Sebab, dari pencermatan selama kurun waktu 8 (delapan) tahun tersakhir ini, kelemahan utama SKB dan PBM itu bukan pada substansinya, tapi pada pelaksanaannya.
"Kenapa tidak terlaksana dengan baik, antara lain karena tidak ada sanksi hukum bagi yang melanggar," jelas Komisioner Komnas HAM, DR. Maneger Nasution, (Selasa, 23/6).
Diakuinya, dari perspektif hukum, SKB atau PBM itu sebenarnya tidak termasuk dalam hirarkis perundang-undangan. Dengan demikian, demi hukum, PBM itu harus naik kelas menjadi undang-undang.

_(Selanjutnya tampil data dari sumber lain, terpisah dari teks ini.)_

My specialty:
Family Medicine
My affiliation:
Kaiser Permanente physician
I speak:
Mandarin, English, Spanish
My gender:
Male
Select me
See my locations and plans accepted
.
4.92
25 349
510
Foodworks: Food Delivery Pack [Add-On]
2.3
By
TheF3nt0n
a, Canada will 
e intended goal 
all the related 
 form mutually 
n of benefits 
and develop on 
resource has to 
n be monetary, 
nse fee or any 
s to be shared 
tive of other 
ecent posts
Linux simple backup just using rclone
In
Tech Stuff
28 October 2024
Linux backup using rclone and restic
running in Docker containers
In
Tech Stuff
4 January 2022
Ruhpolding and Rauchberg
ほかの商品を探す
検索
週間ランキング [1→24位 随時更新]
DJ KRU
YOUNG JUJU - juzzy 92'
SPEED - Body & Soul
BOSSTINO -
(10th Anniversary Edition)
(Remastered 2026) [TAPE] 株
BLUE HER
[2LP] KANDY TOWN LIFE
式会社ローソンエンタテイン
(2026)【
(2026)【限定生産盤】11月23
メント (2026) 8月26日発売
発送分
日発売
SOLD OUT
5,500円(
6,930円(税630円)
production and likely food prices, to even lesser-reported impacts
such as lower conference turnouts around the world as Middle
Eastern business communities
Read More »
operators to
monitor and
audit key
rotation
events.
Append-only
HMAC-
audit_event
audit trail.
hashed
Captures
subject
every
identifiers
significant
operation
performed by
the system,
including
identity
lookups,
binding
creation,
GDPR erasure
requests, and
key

"Ini penting agar negara dipaksa hadir memenuhi dan melindungi hak-hak dasar dan konstitusional warga negara, khususnya hak beragama," ungkap Ketua Komisi Kerukunan Umat Beragama MUI Pusat ini.
Sebelum PBM Menteri Agama dan Menteri Dalam Negeri No.9 Tahun 2006 dan No.8 Tahun 2006 dijadikan Undang-Undang, isi dari PBM tersebut harus lebih komprehensif. Di samping mengatur rumah ibadah, juga berisi soal definisi dan pengadministrasian agama, kode etik penyiaran agama, dan soal sanksi.
Menurutnya, semua elemen masyarakat, terutama tokoh lintas agama dan lainnya harus dilibatkan, bahkan mereka harus menjadi subjek, dalam pembentukan PBM menjadi UU.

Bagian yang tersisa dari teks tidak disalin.